**PROBLEM REQUIREMENTS:**
Set out exactly every line of the entries below, starting at the line that holds "دروس بزرگان آن" and stopping after the line that holds "این پایان‌نامه از".

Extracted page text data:
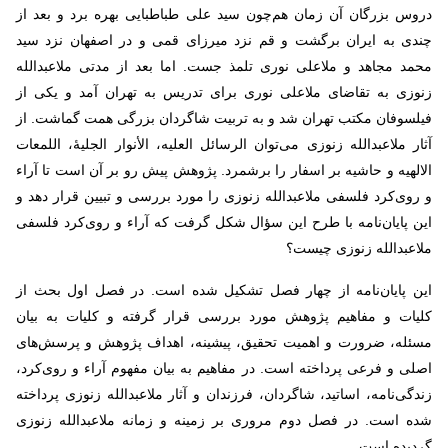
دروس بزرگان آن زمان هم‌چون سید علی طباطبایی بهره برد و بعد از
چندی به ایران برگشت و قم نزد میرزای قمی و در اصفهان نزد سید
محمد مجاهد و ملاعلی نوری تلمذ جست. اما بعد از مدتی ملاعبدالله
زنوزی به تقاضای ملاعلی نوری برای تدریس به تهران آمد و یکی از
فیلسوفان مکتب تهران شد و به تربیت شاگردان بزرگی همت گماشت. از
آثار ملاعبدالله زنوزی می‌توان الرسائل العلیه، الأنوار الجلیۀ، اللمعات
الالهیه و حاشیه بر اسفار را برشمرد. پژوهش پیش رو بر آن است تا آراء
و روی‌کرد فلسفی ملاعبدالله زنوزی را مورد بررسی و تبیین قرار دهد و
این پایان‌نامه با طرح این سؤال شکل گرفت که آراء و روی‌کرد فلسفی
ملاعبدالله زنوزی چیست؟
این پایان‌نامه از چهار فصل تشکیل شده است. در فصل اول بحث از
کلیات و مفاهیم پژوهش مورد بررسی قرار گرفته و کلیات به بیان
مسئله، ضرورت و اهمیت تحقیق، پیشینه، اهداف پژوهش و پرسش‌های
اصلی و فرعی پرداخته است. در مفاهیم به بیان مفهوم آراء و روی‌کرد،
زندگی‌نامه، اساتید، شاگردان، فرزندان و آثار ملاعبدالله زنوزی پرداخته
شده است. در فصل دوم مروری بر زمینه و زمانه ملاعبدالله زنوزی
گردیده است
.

==

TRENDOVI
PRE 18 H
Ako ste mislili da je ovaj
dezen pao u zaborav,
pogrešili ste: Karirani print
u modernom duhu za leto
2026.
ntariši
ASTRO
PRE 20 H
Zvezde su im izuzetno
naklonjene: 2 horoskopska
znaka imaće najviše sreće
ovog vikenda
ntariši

---

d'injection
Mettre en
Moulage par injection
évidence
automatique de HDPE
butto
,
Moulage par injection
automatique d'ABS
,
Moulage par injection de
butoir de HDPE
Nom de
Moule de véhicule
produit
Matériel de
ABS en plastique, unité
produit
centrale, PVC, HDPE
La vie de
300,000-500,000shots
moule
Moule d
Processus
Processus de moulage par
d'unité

**RESPONSE:**
دروس بزرگان آن زمان هم‌چون سید علی طباطبایی بهره برد و بعد از
چندی به ایران برگشت و قم نزد میرزای قمی و در اصفهان نزد سید
محمد مجاهد و ملاعلی نوری تلمذ جست. اما بعد از مدتی ملاعبدالله
زنوزی به تقاضای ملاعلی نوری برای تدریس به تهران آمد و یکی از
فیلسوفان مکتب تهران شد و به تربیت شاگردان بزرگی همت گماشت. از
آثار ملاعبدالله زنوزی می‌توان الرسائل العلیه، الأنوار الجلیۀ، اللمعات
الالهیه و حاشیه بر اسفار را برشمرد. پژوهش پیش رو بر آن است تا آراء
و روی‌کرد فلسفی ملاعبدالله زنوزی را مورد بررسی و تبیین قرار دهد و
این پایان‌نامه با طرح این سؤال شکل گرفت که آراء و روی‌کرد فلسفی
ملاعبدالله زنوزی چیست؟
این پایان‌نامه از چهار فصل تشکیل شده است. در فصل اول بحث از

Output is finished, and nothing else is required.